Given a real polynomial p(x), show that p(λ) is an eigenvalue of p(A)

Question

Consider $A ∈ \mathbb{R}^{n×n}$, and suppose that λ is an eigenvalue of A.

Given a real polynomial p(x), show that p(λ) is an eigenvalue of p(A)
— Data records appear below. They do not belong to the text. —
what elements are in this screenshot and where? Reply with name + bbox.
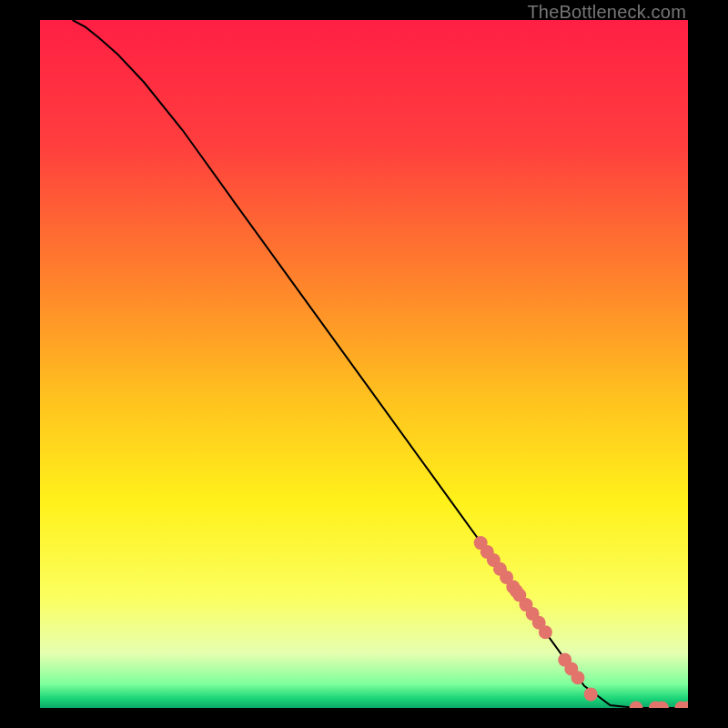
- heat-background: [40, 20, 688, 708]
- data-marker: [584, 687, 598, 701]
- data-marker: [571, 671, 585, 684]
- plot-area: [40, 20, 688, 708]
- chart-container: TheBottleneck.com: [0, 0, 728, 728]
- data-marker: [539, 625, 552, 639]
- chart-svg: [40, 20, 688, 708]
I'm confused. This was all the question told me. Was I not given enough information? How do I approach this? I was thinking you could show the expansion of a real polynomial and plug A in like this $c_kA^k$+$c_{k-1}A^{k-1}+...c_0I_n$ and then doing the same with the eigenvalue but I don't know how to finish?

Attempted proof:

$Ax=λx$

$A^kx=λ^kv$

-->($c_kA^k$+$c_{k-1}A^{k-1}+...c_0I_n$)x

=$c_kA^kx$+$c_{k-1}A^{k-1}x+...c_0I_nx$

=$c_kλ^kx$+$c_{k-1}λ^{k-1}x+...c_0I_nx$

=($c_kλ^k$+$c_{k-1}λ^{k-1}+...c_0I_n$)x

Answer 1

Let $$ p(x) = \sum_{i=0}^n a_i x^i $$ be a polynomial of degree greater than zero.
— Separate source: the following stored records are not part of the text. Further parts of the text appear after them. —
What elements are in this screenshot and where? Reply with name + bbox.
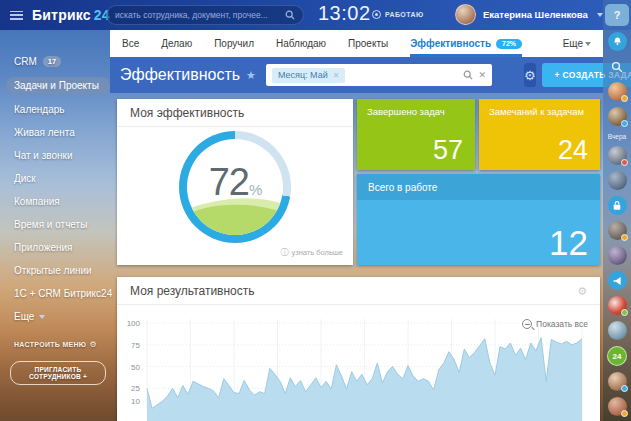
learn-more-link[interactable]: ⓘузнать больше	[280, 247, 343, 258]
efficiency-badge: 72%	[496, 39, 522, 49]
tab-all[interactable]: Все	[122, 30, 139, 57]
page-title: Эффективность	[120, 66, 240, 84]
zoom-out-icon	[522, 319, 532, 329]
my-productivity-card: Моя результативность ⚙ Показать все 1007…	[117, 277, 600, 421]
chat-avatar[interactable]	[608, 82, 627, 101]
tab-projects[interactable]: Проекты	[348, 30, 388, 57]
filter-input[interactable]	[345, 70, 458, 80]
sidebar-item-tasks-projects[interactable]: Задачи и Проекты	[6, 77, 110, 94]
tab-doing[interactable]: Делаю	[161, 30, 192, 57]
clear-filter-icon[interactable]: ✕	[478, 70, 486, 80]
sidebar-item-apps[interactable]: Приложения	[14, 240, 110, 255]
tab-assigned[interactable]: Поручил	[214, 30, 254, 57]
completed-tasks-tile[interactable]: Завершено задач 57	[357, 99, 475, 170]
show-all-label: Показать все	[536, 319, 588, 329]
svg-text:50: 50	[131, 363, 140, 372]
gauge-inner: 72%	[187, 139, 283, 235]
sidebar-item-label: Задачи и Проекты	[14, 80, 99, 91]
chat-avatar[interactable]	[608, 296, 627, 315]
configure-menu-link[interactable]: НАСТРОИТЬ МЕНЮ⚙	[14, 340, 110, 349]
user-avatar	[455, 4, 476, 25]
gear-icon: ⚙	[89, 340, 96, 349]
status-dot	[621, 309, 628, 316]
work-status[interactable]: РАБОТАЮ	[372, 10, 424, 19]
efficiency-gauge: 72%	[179, 131, 291, 243]
app-logo[interactable]: Битрикс24	[32, 7, 110, 23]
status-dot	[621, 410, 628, 417]
bitrix24-app: Битрикс24 13:02 РАБОТАЮ Екатерина Шеленк…	[0, 0, 631, 421]
productivity-chart-area: Показать все 10075502510	[117, 311, 600, 421]
invite-employees-button[interactable]: ПРИГЛАСИТЬ СОТРУДНИКОВ +	[10, 361, 106, 385]
private-chat-button[interactable]	[608, 196, 627, 215]
sidebar-item-disk[interactable]: Диск	[14, 171, 110, 186]
tabs-more-menu[interactable]: Еще	[563, 38, 591, 49]
sidebar-item-crm[interactable]: CRM17	[14, 54, 110, 69]
tabs-more-label: Еще	[563, 38, 583, 49]
sidebar-item-calendar[interactable]: Календарь	[14, 102, 110, 117]
gauge-ring: 72%	[179, 131, 291, 243]
chip-close-icon[interactable]: ✕	[333, 71, 340, 80]
filter-chip[interactable]: Месяц: Май✕	[272, 68, 345, 83]
tab-efficiency[interactable]: Эффективность 72%	[410, 30, 522, 57]
main-area: Все Делаю Поручил Наблюдаю Проекты Эффек…	[110, 30, 603, 421]
sidebar-item-more[interactable]: Еще	[14, 309, 110, 324]
svg-text:25: 25	[131, 384, 140, 393]
notifications-button[interactable]	[608, 32, 627, 51]
messenger-strip: ? Вчера 24	[603, 0, 631, 421]
sidebar-item-1c-crm[interactable]: 1С + CRM Битрикс24	[14, 286, 110, 301]
announcements-button[interactable]	[608, 271, 627, 290]
global-search-input[interactable]	[115, 10, 285, 20]
show-all-link[interactable]: Показать все	[522, 319, 588, 329]
efficiency-value: 72%	[187, 161, 283, 204]
settings-gear-button[interactable]: ⚙	[524, 63, 536, 87]
status-dot	[621, 385, 628, 392]
chat-avatar[interactable]	[608, 397, 627, 416]
hamburger-menu-icon[interactable]	[10, 11, 23, 20]
chat-avatar[interactable]	[608, 321, 627, 340]
svg-text:10: 10	[131, 397, 140, 406]
global-search[interactable]	[106, 5, 304, 25]
bitrix24-chat-badge[interactable]: 24	[607, 346, 627, 366]
top-bar: Битрикс24 13:02 РАБОТАЮ Екатерина Шеленк…	[0, 0, 631, 30]
status-dot	[621, 234, 628, 241]
sidebar-item-chat-calls[interactable]: Чат и звонки	[14, 148, 110, 163]
favorite-star-icon[interactable]: ★	[246, 69, 256, 82]
tile-label: Замечаний к задачам	[479, 99, 600, 117]
filter-chip-label: Месяц: Май	[278, 70, 328, 80]
info-icon: ⓘ	[280, 247, 288, 258]
card-title: Моя эффективность	[130, 106, 244, 120]
chat-avatar[interactable]	[608, 246, 627, 265]
tile-value: 12	[549, 223, 588, 263]
help-button[interactable]: ?	[605, 4, 629, 26]
lock-icon	[612, 200, 622, 211]
sidebar-item-feed[interactable]: Живая лента	[14, 125, 110, 140]
user-menu[interactable]: Екатерина Шеленкова	[455, 4, 603, 25]
strip-search-button[interactable]	[608, 57, 627, 76]
in-progress-tile[interactable]: Всего в работе 12	[357, 174, 600, 265]
crm-counter-badge: 17	[43, 56, 61, 67]
sidebar-item-open-lines[interactable]: Открытые линии	[14, 263, 110, 278]
filter-search-box[interactable]: Месяц: Май✕ ✕	[266, 64, 492, 86]
work-clock[interactable]: 13:02	[318, 2, 371, 25]
chat-avatar[interactable]	[608, 372, 627, 391]
status-dot	[621, 120, 628, 127]
configure-menu-label: НАСТРОИТЬ МЕНЮ	[14, 341, 86, 348]
chat-avatar[interactable]	[608, 146, 627, 165]
my-efficiency-card: Моя эффективность 72% ⓘузнать больше	[117, 99, 353, 265]
chat-avatar[interactable]	[608, 171, 627, 190]
sidebar-item-label: Еще	[14, 311, 34, 322]
chat-avatar[interactable]	[608, 107, 627, 126]
gear-icon[interactable]: ⚙	[577, 285, 587, 298]
chat-avatar[interactable]	[608, 221, 627, 240]
search-icon	[611, 61, 623, 73]
sidebar-item-time-reports[interactable]: Время и отчеты	[14, 217, 110, 232]
sidebar-item-label: Живая лента	[14, 127, 75, 138]
sidebar-item-label: Приложения	[14, 242, 73, 253]
search-icon[interactable]	[463, 70, 473, 80]
user-name: Екатерина Шеленкова	[483, 9, 588, 20]
learn-more-label: узнать больше	[291, 248, 343, 257]
productivity-chart: 10075502510	[117, 311, 589, 421]
sidebar-item-company[interactable]: Компания	[14, 194, 110, 209]
task-remarks-tile[interactable]: Замечаний к задачам 24	[479, 99, 600, 170]
tab-following[interactable]: Наблюдаю	[276, 30, 326, 57]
Let $v$ be an $n \times 1$ eigenvector corresponding to the eigenvalue $\lambda$ of the $n \times n$ matrix $A$. Then we have the equality $$ Av = \lambda v. $$ So $$ A^2 v = A(Av) = A(\lambda v) = \lambda (Av) = \lambda(\lambda v) = \lambda^2 v, $$ $$ A^3 v = A(A^2v) = A(\lambda^2 v) = \lambda^2 (Av) = \lambda^2 (\lambda v) = \lambda^3 v, $$ and so on $$ A^n v = \lambda^n v. $$ Finally, when $\lambda \neq 0$, we also have $$ A^0 v = I_n v = v = 1v = \lambda^0 v. $$ Then $$ p(A)v = \left( \sum_{i=0}^n a_i A^i \right)v = \sum_{i=0}^n a_i A^i v = \sum_{i=0}^n a_i \lambda^i v = \left( \sum_{i=0}^n a_i \lambda^i \right) v = p(\lambda)v. $$

When $\lambda = 0$, then we obtain $$ p(A) v = \left( \sum_{i=0}^n a_i A^i \right)v = \sum_{i=0}^n a_i A^i v = a_0 I_n v = a_0 v = p(\lambda) v. $$